Sure, y.f. is prepared graciously to share Jerusalem with non-Jews and jon s wants “peace”, but like all Zionists neither one of them has any interesting in:
– rejecting Jewish / “Jewish State” supremacism;
– embracing justice, accountability and equality in and for I-P.

I am not familiar with what a partnership between Arab (Palestinian) Israelis and Jewish Israelis is supposed to look like, but leaving that goal aside, the means towards that goal of Liberal Zionists dropping the Zionism from their designation is not quite clear.
If it means disavowing the history of Zionism, I do not think that is a good idea or a workable idea. The disregard for history that JVP showed in their antiZionism statement is really not a good beginning point.
If it means policies of the present and the future- then we can talk. Here are some questions for Liberal Zionists to determine if they are willing to drop the Zionists from their self description.
Immigration: Should there be a Jewish Law of return and zero Arab right of return. In other words, what would you view as a viable Israeli position in terms of resolving the harm done by the nakba.
Demography: Do you view the Arab population of Israel or the Palestinian population of the West Bank as merely a demographic threat or can you conceive a future when an Arab majority country is not a problem.
(I would be willing to tinker with the immigration laws so that for every Jewish immigrant a nonJewish Palestinian immigrant would be allowed, but I would still worry about a one state situation where a Palestinian majority would now be the predominant population and how the state would evolve as a result of that, how the IDF would be forced to evolve or disband as a result of that, I think that is a bit difficult to imagine.)
Reaction to the nation-state law: Israel is a nation of all its citizens and self determination is a right of all its citizens. the implications regarding the above stated problems of one state and an Arab majority might be obstacles, but most on the left even Zionists saw the problems aroused by the nation state law.
Just a few thoughts.
(Flag and national anthem are more decorative issues in comparison to one state and the promise/threat of an Arab majority.)
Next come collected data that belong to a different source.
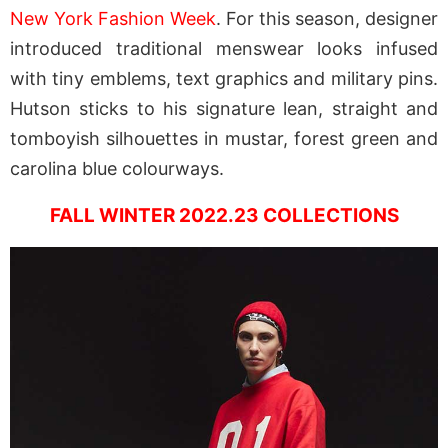
New York Fashion Week
. For this season, designer
introduced traditional menswear looks infused
with tiny emblems, text graphics and military pins.
Hutson sticks to his signature lean, straight and
tomboyish silhouettes in mustar, forest green and
carolina blue colourways.
FALL WINTER 2022.23 COLLECTIONS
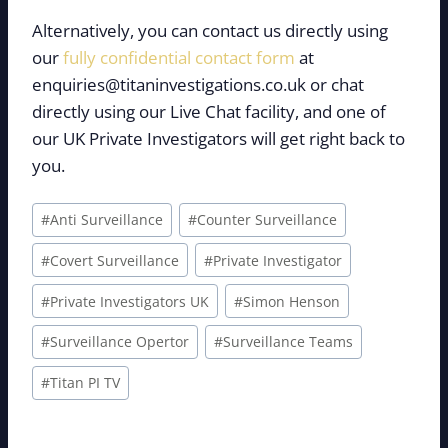
Alternatively, you can contact us directly using
our
fully confidential contact form
at
enquiries@titaninvestigations.co.uk or chat
directly using our Live Chat facility, and one of
our UK Private Investigators will get right back to
you.
Post
#
Anti Surveillance
#
Counter Surveillance
Tags:
#
Covert Surveillance
#
Private Investigator
#
Private Investigators UK
#
Simon Henson
#
Surveillance Opertor
#
Surveillance Teams
#
Titan PI TV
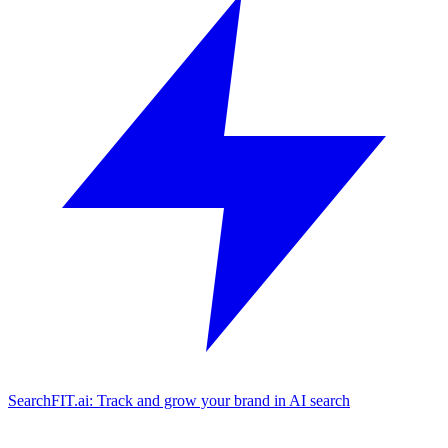
SearchFIT.ai: Track and grow your brand in AI search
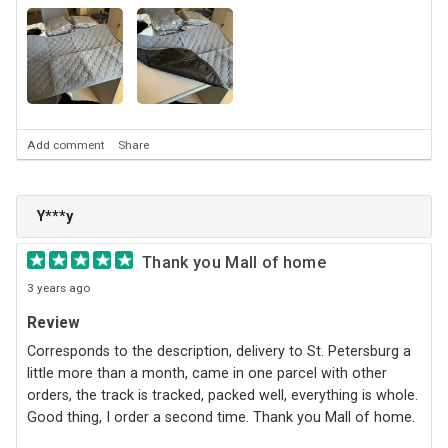
Add comment
Share
Y***y
Thank you Mall of home
3 years ago
Review
Corresponds to the description, delivery to St. Petersburg a
little more than a month, came in one parcel with other
orders, the track is tracked, packed well, everything is whole.
Good thing, I order a second time. Thank you Mall of home.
“And the burden is on American Jews– who enjoy minority rights and separation of church and state– to lead Israelis to a larger understanding.”
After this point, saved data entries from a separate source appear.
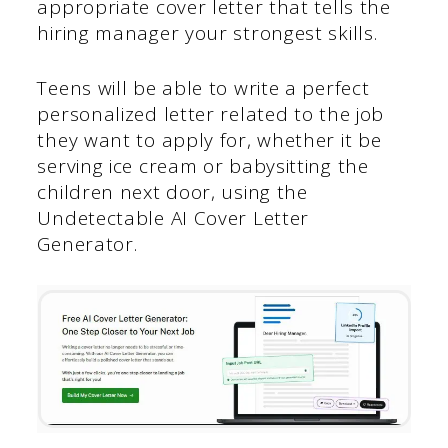
appropriate cover letter that tells the
hiring manager your strongest skills.
Teens will be able to write a perfect
personalized letter related to the job
they want to apply for, whether it be
serving ice cream or babysitting the
children next door, using the
Undetectable AI Cover Letter
Generator.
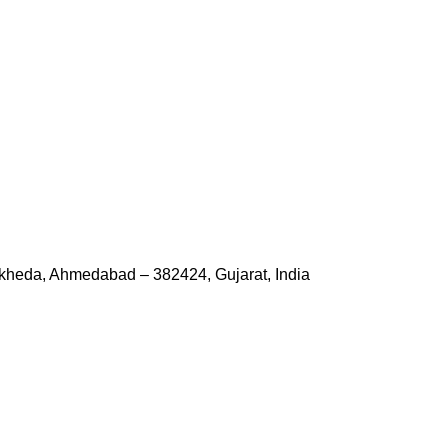
kheda, Ahmedabad – 382424, Gujarat, India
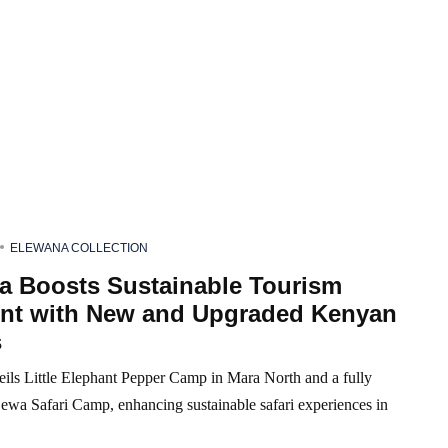
ELEWANA COLLECTION
a Boosts Sustainable Tourism
int with New and Upgraded Kenyan
s
ils Little Elephant Pepper Camp in Mara North and a fully
Lewa Safari Camp, enhancing sustainable safari experiences in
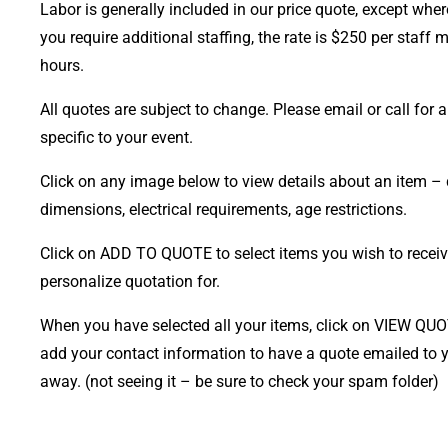
Labor is generally included in our price quote, except where
you require additional staffing, the rate is $250 per staff
hours.
All quotes are subject to change. Please email or call for a 
specific to your event.
Click on any image below to view details about an item – 
dimensions, electrical requirements, age restrictions.
Click on ADD TO QUOTE to select items you wish to receiv
personalize quotation for.
When you have selected all your items, click on VIEW QU
add your contact information to have a quote emailed to y
away. (not seeing it – be sure to check your spam folder)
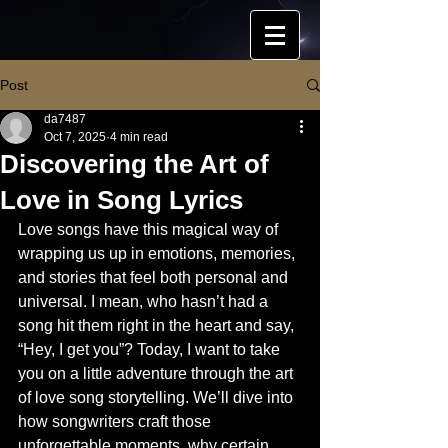
Post
da7487
Oct 7, 2025
4 min read
Discovering the Art of
Love in Song Lyrics
Love songs have this magical way of 
wrapping us up in emotions, memories, 
and stories that feel both personal and 
universal. I mean, who hasn’t had a 
song hit them right in the heart and say, 
“Hey, I get you”? Today, I want to take 
you on a little adventure through the art 
of love song storytelling. We’ll dive into 
how songwriters craft those 
unforgettable moments, why certain 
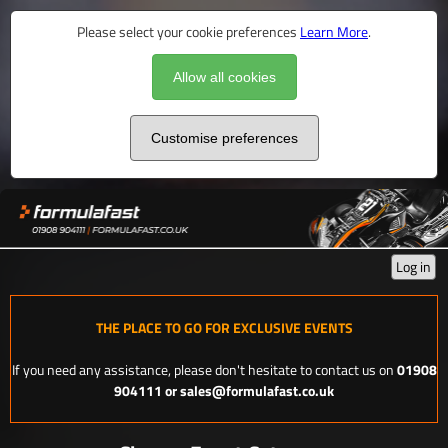
Please select your cookie preferences
Learn More
.
Allow all cookies
Customise preferences
Log in
THE PLACE TO GO FOR EXCLUSIVE EVENTS
If you need any assistance, please don't hesitate to contact us on
01908
904111 or sales@formulafast.co.uk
If I had a Parker pen, I know what I’d write.

PHIL- “However idealistic Zionism’s proponents were….”

Zionism is a throwback to the Jewish tribalism of Classical Judaism, hardly “idealistic.” What has happened and is happening is the logical trajectory of Jewish separatism based upon Jewish peoplehood. This logical outcome has the massive support of American Jewish fat-cats, American Jewish “liberals” of modest means of no significance. The anomaly is in the US where Jewish Zionist kinship tends to be more psychological than physical due to US multiculturalism. Neoliberalism virtually guarantees a rightward drift until the entire system more-or-less collapses.
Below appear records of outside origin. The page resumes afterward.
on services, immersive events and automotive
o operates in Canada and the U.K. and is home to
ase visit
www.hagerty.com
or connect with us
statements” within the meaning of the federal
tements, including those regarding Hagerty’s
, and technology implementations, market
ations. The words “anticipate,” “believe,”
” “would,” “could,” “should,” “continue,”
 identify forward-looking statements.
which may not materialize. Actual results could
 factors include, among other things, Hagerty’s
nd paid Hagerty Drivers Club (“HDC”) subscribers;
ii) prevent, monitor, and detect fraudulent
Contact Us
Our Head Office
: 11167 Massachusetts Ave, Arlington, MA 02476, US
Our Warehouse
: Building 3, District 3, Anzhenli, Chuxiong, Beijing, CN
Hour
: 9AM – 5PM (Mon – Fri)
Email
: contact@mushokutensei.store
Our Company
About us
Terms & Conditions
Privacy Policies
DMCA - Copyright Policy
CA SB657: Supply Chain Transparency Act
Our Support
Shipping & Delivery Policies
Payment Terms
and this is where PW will find himself bitterly dissappointed in the coming decade as even the jewish ‘youth’ he believes will hold a different view will not abandon zionism completely in order to identify as liberal. they are not buying the ‘cant-be-a-liberal-and-be-a-zionist’ garbage spewed by by Sarsour and ruining the co-opted womens march. maybe in numbers that are a slightly larger fraction of far left anti-israel types then already exists now but this also will be offset by other forces.